First, the job accepter 100 of the scheduling device 10 accepts a job (S100).

Next, the job accepted by the job accepter 100 is enqueued to the job queue 106 (S102). When the job queue 106 is a priority queue, the job is enqueued according to the priority of the accepted job. When the priority is checked at the time of enqueuing, S106 described below may be omitted.

Next, it is judged whether there are sufficient resources to execute the accepted job (S104). Whether the resources are sufficient may be determined by monitoring with a resource monitor or the like. When a job already exists in the job queue 106, it may be determined that there are not enough resources.

When the resources are sufficient (S104: YES), the scheduling device 10 causes the jobs enqueued in the job queue 106 to be executed in order and shifts to a state of accepting jobs. When there are not sufficient resources (S104: NO), the priority acquirer 102 acquires a priority of the accepted job (S106).

Next, the priority of the job in execution and the priority of the accepted job are compared (S108). When the priority of the accepted job is lower than the priority of the job being executed, or when the priorities are the same (S108: NO), the scheduling device 10 causes the jobs enqueued in the job queue 106 to be executed in order and shifts to the state of accepting jobs.

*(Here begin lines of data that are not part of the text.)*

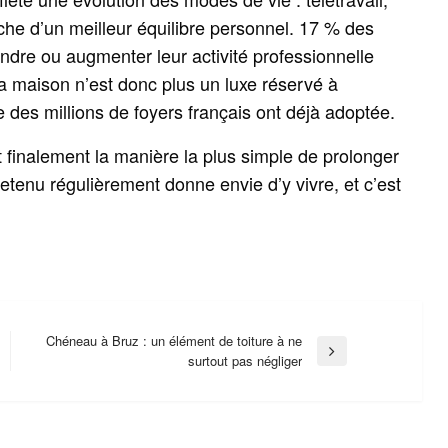
erche d’un meilleur équilibre personnel. 17 % des
endre ou augmenter leur activité professionnelle
sa maison n’est donc plus un luxe réservé à
 des millions de foyers français ont déjà adoptée.
st finalement la manière la plus simple de prolonger
etenu régulièrement donne envie d’y vivre, et c’est
Chéneau à Bruz : un élément de toiture à ne
Next
surtout pas négliger
Post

When the priority of the accepted job is higher than the priority of the job being executed (S108: YES), the cost acquirer 110 acquires the costs of the jobs in operation (S110). When only one job with a low priority is being executed, the process of S114 may be performed without performing the following selection process.

Next, jobs to be stopped (stop candidates) are selected based on the costs acquired by the cost acquirer 110 (S112). The stop candidates are selected in order of decreasing cost for one or more jobs until the resources for the high priority job that is enqueued and is about to be executed can be secured.

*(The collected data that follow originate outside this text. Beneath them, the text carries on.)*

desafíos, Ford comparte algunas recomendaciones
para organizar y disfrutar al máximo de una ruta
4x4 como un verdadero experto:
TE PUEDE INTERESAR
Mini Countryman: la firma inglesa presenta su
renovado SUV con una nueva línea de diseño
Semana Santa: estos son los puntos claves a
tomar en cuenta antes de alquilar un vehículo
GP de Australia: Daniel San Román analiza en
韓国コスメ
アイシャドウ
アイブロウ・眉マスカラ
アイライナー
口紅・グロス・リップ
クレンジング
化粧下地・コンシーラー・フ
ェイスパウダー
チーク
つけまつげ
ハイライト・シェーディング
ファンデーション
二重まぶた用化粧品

Next, the stop instruction issuer 112 transmits the stop instruction of the job to the stop candidate (S114). The SS acquirer 202 acquires a snapshot of the job for which the stop instruction has been issued, as the resume information and stores it in the appropriate storage 30. When the snapshot is acquired, the information of the time when the acquisition of the snapshot is started is transmitted to the SS time acquirer 108. The SS time acquirer 108 stores the acquired time in the storer 104 at an appropriate timing after S114, such as the timing when the SS time is acquired or the timing when the stopped job is re-enqueued, for example.

Then, the stop candidate is enqueued to the job queue 106 (S116). It may be enqueued after verifying that it has been stopped, or it may be enqueued so that it is executed later than a high-priority job at the timing of issuing the stop instruction.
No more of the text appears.